14 January 2021
Samsung's newest Android flagship processor Exynos 2100 is now official. It will make its commercial debut with the Galaxy S21 series set to be launched tomorrow i.e. January 14th. It is the company's first flagship chipset to come with an integrated 5G modem. There are a number of features and improvements that make it a solid contender to Qualcomm Snapdragon 888's claim for the best Android flagship processor title.
The Exynos 2100 is built on the latest 5-nanometer Extreme Ultra-violet (EUV) process node. It is an octa-core processor headlined by a single ARM Cortex-X1 core clocked at 2.9GHz. It further features three Cortex-A78 cores and four power-efficient Cortex-A55 cores to complete the CPU architecture. Samsung says the processor is capable of delivering up to 10% performance boost while being up to 20% more power-efficient than the 7nm processor.

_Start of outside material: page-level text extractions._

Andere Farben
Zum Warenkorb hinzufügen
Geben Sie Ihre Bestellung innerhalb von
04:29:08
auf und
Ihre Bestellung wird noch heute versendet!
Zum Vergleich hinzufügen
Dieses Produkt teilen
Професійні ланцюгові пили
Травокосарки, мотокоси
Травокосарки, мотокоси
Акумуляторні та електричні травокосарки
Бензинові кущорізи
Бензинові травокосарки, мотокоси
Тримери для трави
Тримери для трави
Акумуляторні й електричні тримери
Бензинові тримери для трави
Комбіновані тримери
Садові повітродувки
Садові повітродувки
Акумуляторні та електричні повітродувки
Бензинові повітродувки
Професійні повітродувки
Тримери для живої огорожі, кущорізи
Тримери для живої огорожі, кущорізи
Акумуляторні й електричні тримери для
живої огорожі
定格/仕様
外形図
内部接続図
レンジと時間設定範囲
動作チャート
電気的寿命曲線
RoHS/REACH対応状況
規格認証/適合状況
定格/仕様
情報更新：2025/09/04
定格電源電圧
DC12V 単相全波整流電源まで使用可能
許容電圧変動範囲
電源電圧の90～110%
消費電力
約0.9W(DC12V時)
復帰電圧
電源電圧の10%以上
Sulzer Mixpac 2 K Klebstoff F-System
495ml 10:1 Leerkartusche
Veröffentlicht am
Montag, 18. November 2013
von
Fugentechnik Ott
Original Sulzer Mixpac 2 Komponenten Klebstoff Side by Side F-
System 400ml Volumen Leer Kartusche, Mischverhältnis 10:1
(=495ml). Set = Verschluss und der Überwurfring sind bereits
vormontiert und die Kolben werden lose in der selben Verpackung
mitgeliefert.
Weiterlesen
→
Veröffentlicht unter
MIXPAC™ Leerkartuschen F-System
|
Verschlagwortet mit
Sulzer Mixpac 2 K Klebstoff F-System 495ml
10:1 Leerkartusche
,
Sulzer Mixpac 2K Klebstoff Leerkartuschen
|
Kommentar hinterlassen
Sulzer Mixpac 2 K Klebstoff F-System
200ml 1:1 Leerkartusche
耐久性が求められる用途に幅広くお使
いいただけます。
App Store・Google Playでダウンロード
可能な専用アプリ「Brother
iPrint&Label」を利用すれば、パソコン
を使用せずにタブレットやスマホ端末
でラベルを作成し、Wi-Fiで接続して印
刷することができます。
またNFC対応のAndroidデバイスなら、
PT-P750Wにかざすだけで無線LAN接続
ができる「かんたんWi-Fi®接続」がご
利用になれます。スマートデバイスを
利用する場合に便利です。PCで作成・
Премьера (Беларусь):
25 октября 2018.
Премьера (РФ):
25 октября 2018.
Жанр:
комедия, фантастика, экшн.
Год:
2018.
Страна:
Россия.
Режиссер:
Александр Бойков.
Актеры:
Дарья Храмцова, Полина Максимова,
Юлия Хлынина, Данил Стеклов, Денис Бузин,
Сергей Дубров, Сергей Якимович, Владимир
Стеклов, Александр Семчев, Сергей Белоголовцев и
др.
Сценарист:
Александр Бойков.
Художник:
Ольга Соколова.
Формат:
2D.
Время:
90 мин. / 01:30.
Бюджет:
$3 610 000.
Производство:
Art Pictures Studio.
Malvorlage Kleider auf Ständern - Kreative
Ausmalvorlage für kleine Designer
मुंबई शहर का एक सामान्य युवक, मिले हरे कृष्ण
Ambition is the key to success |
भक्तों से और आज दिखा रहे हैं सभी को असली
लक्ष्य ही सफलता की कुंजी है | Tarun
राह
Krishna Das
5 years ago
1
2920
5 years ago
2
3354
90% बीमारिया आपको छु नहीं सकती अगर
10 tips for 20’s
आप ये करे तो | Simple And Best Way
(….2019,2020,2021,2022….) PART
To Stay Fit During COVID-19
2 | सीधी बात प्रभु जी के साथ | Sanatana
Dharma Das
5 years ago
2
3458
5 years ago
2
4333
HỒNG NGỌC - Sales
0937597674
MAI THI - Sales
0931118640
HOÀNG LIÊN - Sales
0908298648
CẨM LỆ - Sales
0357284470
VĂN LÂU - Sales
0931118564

As for graphics performance, the processor is packed with ARM's Mali-G78 GPU. It supports Vulkan and OpenCL APIs among others that are said to offer an impressive 40% improvement in graphics processing. Samsung is claiming "most immersive on-screen mobile experiences yet" with the GPU when it comes to gaming, augmented reality, virtual reality, and mixed reality. It further has a tri-core NPU with a new design that should improve the processing power even more.
Samsung is taking megapixels war to another level by offering a new ISP which is compatible with up to 200-megapixel camera sensor. It can work with six individual camera sensors on a device and use up to four of them at the same time for concurrent photography. The latter can be helpful in different scenarios like improving the zoom performance and ultra-wide-angle shots quality. It will also be able to shoot videos in 8K resolution and that too at 60fps.
The Exynos 2100 is undoubtedly a 5G-capable processor for flagship smartphones. It can work with both mmWave and Sub-6GHz 5G bands as well as 2G GSM/CDMA, 3G WCDMA, and 4G LTE networks. Samsung says that the processor is currently under mass production which is not surprising to hear.